▶ **What to produce**
Only the lines containing the string "stores" are needed; copy all of them from the listing.

▶ **Provided data**
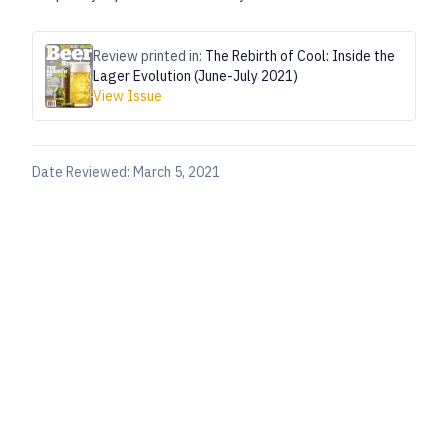
Review printed in:
The Rebirth of Cool: Inside the
Lager Evolution (June-July 2021)
View Issue
Date Reviewed:
March 5, 2021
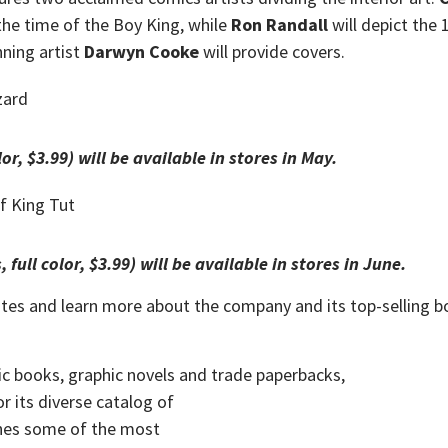
the time of the Boy King, while
Ron Randall
will depict the
ning artist
Darwyn Cooke
will provide covers.
lor, $3.99) will be available in stores in May.
, full color, $3.99) will be available in stores in June.
ates and learn more about the company and its top-selling b
ic books,
graphic novels
and
trade paperbacks
,
r its diverse catalog of
shes some of the most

▶ **Reply**
lor, $3.99) will be available in stores in May.
, full color, $3.99) will be available in stores in June.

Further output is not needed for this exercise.